* _Description of the task_: Type out the data again. Keep every line exactly the same.

* _Recorded information_:

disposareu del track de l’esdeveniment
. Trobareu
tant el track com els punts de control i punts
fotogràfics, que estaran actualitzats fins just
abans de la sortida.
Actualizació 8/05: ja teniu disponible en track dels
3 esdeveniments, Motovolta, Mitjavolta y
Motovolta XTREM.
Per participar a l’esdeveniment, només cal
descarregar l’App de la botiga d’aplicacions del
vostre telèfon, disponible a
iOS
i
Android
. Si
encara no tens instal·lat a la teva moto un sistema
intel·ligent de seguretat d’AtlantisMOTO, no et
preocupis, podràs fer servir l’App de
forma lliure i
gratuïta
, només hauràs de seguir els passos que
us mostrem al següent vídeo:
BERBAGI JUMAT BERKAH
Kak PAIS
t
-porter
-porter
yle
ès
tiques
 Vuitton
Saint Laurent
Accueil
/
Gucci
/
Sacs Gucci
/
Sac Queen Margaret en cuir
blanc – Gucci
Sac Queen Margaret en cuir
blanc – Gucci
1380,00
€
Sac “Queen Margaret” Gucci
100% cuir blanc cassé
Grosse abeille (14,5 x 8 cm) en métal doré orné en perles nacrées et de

* _Solution to this problem_:
disposareu del track de l’esdeveniment
. Trobareu
tant el track com els punts de control i punts
fotogràfics, que estaran actualitzats fins just
abans de la sortida.
Actualizació 8/05: ja teniu disponible en track dels
3 esdeveniments, Motovolta, Mitjavolta y
Motovolta XTREM.
Per participar a l’esdeveniment, només cal
descarregar l’App de la botiga d’aplicacions del
vostre telèfon, disponible a
iOS
i
Android
. Si
encara no tens instal·lat a la teva moto un sistema
intel·ligent de seguretat d’AtlantisMOTO, no et
preocupis, podràs fer servir l’App de
forma lliure i
gratuïta
, només hauràs de seguir els passos que
us mostrem al següent vídeo:
BERBAGI JUMAT BERKAH
Kak PAIS
t
-porter
-porter
yle
ès
tiques
 Vuitton
Saint Laurent
Accueil
/
Gucci
/
Sacs Gucci
/
Sac Queen Margaret en cuir
blanc – Gucci
Sac Queen Margaret en cuir
blanc – Gucci
1380,00
€
Sac “Queen Margaret” Gucci
100% cuir blanc cassé
Grosse abeille (14,5 x 8 cm) en métal doré orné en perles nacrées et de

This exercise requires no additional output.